We have since finished the stack overflow section of protostar, and now it is time to move onto format strings.

The weird thing is that the very first level is not exactly a very common format string vulnerability, and can be solved both the intended format string AND a stack overflow.

#include <stdlib.h>
#include <unistd.h>
#include <stdio.h>
#include <string.h>

void vuln(char *string)
{
  volatile int target;
  char buffer[64];

  target = 0;

  sprintf(buffer, string);
  
  if(target == 0xdeadbeef) {
      printf("you have hit the target correctly :)\n");
  }
}

int main(int argc, char **argv)
{
  vuln(argv[1]);
}

If you have been paying any attention to the stack challenges, you should see target is right after buffer[].

We can do it the old school way and just overflow buffer with 64 bytes, and then overwrite target with deadbeef (using little endian byte order of course). format0-1 But we have been doing that for forever, and plus, the challenge description does say to complete the challenge with less than 10 bytes of input.

The way to do this is through format string exploits.

I am no expert in these specific vulnerabilities, so I don’t know how many different forms one may take, but

A common example of this is shown below

printf("%d", variable); //correct
printf(variable); //incorrect

The first line is a correct format string, and the second is an incorrect one.
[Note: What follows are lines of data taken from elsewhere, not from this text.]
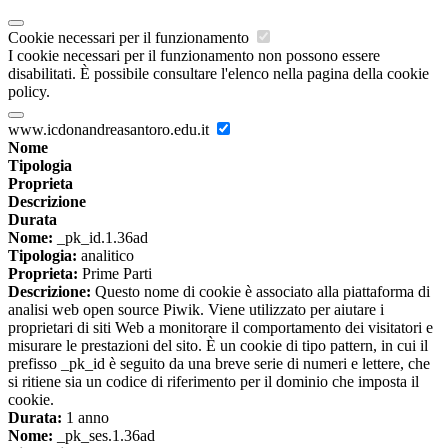
Cookie necessari per il funzionamento
I cookie necessari per il funzionamento non possono essere
disabilitati. È possibile consultare l'elenco nella pagina della cookie
policy.
www.icdonandreasantoro.edu.it
Nome
Tipologia
Proprieta
Descrizione
Durata
Nome:
_pk_id.1.36ad
Tipologia:
analitico
Proprieta:
Prime Parti
Descrizione:
Questo nome di cookie è associato alla piattaforma di
analisi web open source Piwik. Viene utilizzato per aiutare i
proprietari di siti Web a monitorare il comportamento dei visitatori e
misurare le prestazioni del sito. È un cookie di tipo pattern, in cui il
prefisso _pk_id è seguito da una breve serie di numeri e lettere, che
si ritiene sia un codice di riferimento per il dominio che imposta il
cookie.
Durata:
1 anno
Nome:
_pk_ses.1.36ad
The vulnerable line is the line with the sprintf() function. The first parameter in sprintf is a character array, in this case, buffer. The second is meant to be a format string, but instead of formatting it as something like

sprintf(buffer, "%s", string)

It was done without formatting. And since we control this variable called string, we can use this vulnerability. format0-2 In the command line, one can see that the program was run, and due to user input being taken as argv[1], we know that we need to supply the program with our input through the command line. So we use the old $() to call another program within the initial call.

We call python to execute one line, which simply prints out a %64x, and then appends the bytes to spell “deadbeef”.

The most important piece of this is the %64x, which is essentially padding 64 bytes of space before the rest of the input. It has the same effect, in this instance, of overflowing the buffer via the stack, but this time we are able to do it with far smaller input.

The same effect can be achieved by changing the x to other functioning format strings. For example, %64s or %64d would both function the same.